_EXERCISE DIRECTIONS_.
Omit the pictures and reproduce the rest of the listing exactly.

_EXERCISE INPUTS_.
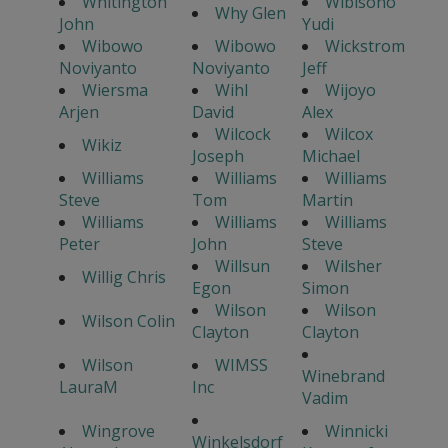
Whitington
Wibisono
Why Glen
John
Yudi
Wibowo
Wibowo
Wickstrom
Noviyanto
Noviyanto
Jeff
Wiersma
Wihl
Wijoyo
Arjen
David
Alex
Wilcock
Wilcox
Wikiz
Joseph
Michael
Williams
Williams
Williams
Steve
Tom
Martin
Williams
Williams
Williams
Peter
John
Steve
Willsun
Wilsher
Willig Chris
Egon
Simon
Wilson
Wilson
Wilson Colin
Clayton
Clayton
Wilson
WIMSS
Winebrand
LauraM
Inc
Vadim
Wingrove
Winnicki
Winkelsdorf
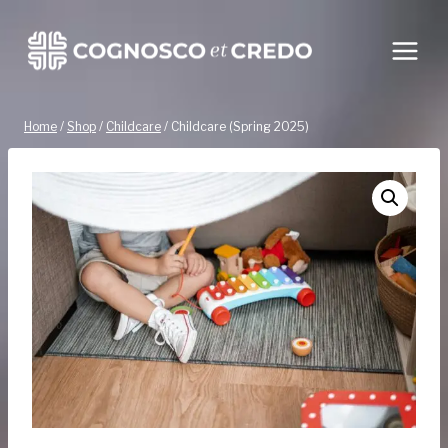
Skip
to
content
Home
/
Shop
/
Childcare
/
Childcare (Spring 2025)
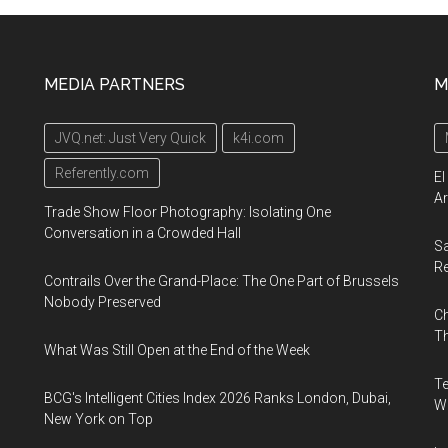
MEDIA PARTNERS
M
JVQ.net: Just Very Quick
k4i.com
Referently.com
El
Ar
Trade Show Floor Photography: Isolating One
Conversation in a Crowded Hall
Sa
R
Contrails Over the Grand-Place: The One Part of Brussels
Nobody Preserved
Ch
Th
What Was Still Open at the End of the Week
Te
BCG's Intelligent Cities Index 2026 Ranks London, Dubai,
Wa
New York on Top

_SOLUTION FOR THIS EXERCISE_.
Whitington
Wibisono
Why Glen
John
Yudi
Wibowo
Wibowo
Wickstrom
Noviyanto
Noviyanto
Jeff
Wiersma
Wihl
Wijoyo
Arjen
David
Alex
Wilcock
Wilcox
Wikiz
Joseph
Michael
Williams
Williams
Williams
Steve
Tom
Martin
Williams
Williams
Williams
Peter
John
Steve
Willsun
Wilsher
Willig Chris
Egon
Simon
Wilson
Wilson
Wilson Colin
Clayton
Clayton
Wilson
WIMSS
Winebrand
LauraM
Inc
Vadim
Wingrove
Winnicki
Winkelsdorf
Skip
to
content
Home
/
Shop
/
Childcare
/
Childcare (Spring 2025)
MEDIA PARTNERS
M
JVQ.net: Just Very Quick
k4i.com
Referently.com
El
Ar
Trade Show Floor Photography: Isolating One
Conversation in a Crowded Hall
Sa
R
Contrails Over the Grand-Place: The One Part of Brussels
Nobody Preserved
Ch
Th
What Was Still Open at the End of the Week
Te
BCG's Intelligent Cities Index 2026 Ranks London, Dubai,
Wa
New York on Top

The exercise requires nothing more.